Regression Metrics: For price value prediction: MAE, MSE, RMSE, MAPE, R². RMSE and MAPE are most common.
Profit Analysis: Evaluating trading strategies based on predictions: Return, Maximum Drawdown, Annualized Volatility, Sharpe Ratio. This provides economic significance beyond prediction accuracy.
Significance Analysis: Statistical tests (Kruskal-Wallis, Diebold-Mariano) to determine if performance differences are statistically significant. Less common but increasing in use.

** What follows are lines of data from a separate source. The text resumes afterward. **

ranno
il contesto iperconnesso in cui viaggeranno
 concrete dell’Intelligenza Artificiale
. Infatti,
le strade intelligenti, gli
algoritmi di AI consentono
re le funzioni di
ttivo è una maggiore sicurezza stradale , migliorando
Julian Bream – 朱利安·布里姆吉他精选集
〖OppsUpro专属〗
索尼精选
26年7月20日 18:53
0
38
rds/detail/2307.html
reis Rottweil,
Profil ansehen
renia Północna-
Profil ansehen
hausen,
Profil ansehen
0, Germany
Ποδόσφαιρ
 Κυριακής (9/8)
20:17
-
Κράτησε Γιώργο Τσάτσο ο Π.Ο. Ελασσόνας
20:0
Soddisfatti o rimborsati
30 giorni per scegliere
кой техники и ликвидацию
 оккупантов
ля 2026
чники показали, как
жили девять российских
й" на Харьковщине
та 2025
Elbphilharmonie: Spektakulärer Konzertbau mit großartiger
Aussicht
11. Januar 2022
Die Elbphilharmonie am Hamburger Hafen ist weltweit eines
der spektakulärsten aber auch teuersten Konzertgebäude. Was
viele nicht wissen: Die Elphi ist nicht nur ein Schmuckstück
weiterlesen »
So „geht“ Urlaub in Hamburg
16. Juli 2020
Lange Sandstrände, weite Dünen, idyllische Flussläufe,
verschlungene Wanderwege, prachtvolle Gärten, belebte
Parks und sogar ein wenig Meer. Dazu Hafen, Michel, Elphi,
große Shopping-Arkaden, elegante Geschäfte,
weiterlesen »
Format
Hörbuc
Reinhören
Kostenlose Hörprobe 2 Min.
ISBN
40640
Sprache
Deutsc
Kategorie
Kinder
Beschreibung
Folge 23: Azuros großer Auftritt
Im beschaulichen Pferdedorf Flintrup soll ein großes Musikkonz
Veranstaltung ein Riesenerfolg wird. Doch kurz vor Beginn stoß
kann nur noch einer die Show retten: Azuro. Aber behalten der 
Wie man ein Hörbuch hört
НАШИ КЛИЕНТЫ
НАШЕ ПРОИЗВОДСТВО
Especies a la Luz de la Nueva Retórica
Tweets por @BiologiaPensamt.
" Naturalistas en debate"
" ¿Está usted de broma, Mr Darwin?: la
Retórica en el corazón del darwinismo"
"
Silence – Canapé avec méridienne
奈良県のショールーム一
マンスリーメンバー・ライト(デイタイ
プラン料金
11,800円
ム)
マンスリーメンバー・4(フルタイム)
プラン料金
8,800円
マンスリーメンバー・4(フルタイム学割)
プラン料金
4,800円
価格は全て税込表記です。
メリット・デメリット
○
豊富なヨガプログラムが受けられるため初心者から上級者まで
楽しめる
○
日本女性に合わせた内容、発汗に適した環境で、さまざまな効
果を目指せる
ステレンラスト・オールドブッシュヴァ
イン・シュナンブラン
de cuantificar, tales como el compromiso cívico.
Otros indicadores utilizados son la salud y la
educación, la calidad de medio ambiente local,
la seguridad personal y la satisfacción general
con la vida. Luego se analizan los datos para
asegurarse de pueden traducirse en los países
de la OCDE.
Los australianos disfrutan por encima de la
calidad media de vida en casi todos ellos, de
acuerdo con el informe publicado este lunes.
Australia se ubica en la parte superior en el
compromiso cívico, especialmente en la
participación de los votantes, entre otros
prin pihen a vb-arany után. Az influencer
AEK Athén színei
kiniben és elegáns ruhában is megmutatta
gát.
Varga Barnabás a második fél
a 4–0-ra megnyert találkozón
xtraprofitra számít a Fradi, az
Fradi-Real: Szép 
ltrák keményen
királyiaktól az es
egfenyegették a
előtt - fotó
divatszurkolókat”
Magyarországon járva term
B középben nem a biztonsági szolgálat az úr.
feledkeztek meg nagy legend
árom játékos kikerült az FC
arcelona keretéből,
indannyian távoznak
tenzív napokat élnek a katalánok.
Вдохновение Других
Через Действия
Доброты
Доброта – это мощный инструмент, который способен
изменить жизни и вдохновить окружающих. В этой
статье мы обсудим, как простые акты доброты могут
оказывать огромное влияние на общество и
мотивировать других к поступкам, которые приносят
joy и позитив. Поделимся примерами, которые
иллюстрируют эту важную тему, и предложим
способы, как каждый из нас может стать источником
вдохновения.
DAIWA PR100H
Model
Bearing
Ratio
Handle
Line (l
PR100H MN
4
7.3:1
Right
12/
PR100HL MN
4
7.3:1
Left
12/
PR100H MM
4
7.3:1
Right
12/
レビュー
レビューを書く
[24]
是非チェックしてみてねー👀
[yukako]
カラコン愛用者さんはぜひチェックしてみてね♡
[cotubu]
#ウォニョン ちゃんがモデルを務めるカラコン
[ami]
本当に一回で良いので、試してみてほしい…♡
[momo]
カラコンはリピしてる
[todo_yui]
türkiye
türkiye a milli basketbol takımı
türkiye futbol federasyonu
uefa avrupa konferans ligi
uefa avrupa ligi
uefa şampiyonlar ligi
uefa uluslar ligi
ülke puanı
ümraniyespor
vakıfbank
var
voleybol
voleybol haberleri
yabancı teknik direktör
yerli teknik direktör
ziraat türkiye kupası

Implementation and Reproducibility

Implementation: Python is the dominant programming language, with Keras and TensorFlow being the most used deep learning frameworks, followed by PyTorch. GPUs (various NVIDIA models) are crucial for computation. Explicit mention of cloud computing is rare.
Result Reproducibility: Data and code availability are investigated. Free data sources like Yahoo! Finance, Tushare, IMF, World Bank, news websites, and social media APIs are common. Commercial sources and research databases (CSMAR, WRDS) also exist. Data competition platforms like Kaggle serve as data repositories. Public availability of the exact datasets used is limited, but some papers provide links to their data or code repositories (Table 5 and Table 6 in the paper list specific examples). Code availability is even less common than data.

Future Directions

The survey highlights several promising areas for future research:

New Models: Further exploring architectures like Transformer and BERT for text data, or other novel neural networks.
Multiple Data Sources: Combining and effectively integrating more diverse data types beyond market data.
Cross-market Analysis: Leveraging similarities and dependencies between different stock markets using techniques like transfer learning.
Algorithmic Trading: Developing practical trading systems based on predictions, incorporating realistic trading costs, market microstructure effects, and dynamic strategy adaptation, potentially using deep reinforcement learning.

In conclusion, the paper provides a comprehensive overview of deep learning applications in stock market prediction, detailing the typical workflow, prevalent methods, evaluation approaches, and practical considerations. It emphasizes the increasing diversity of data sources and model architectures while pointing out the need for improved reproducibility and more practical algorithmic trading implementations.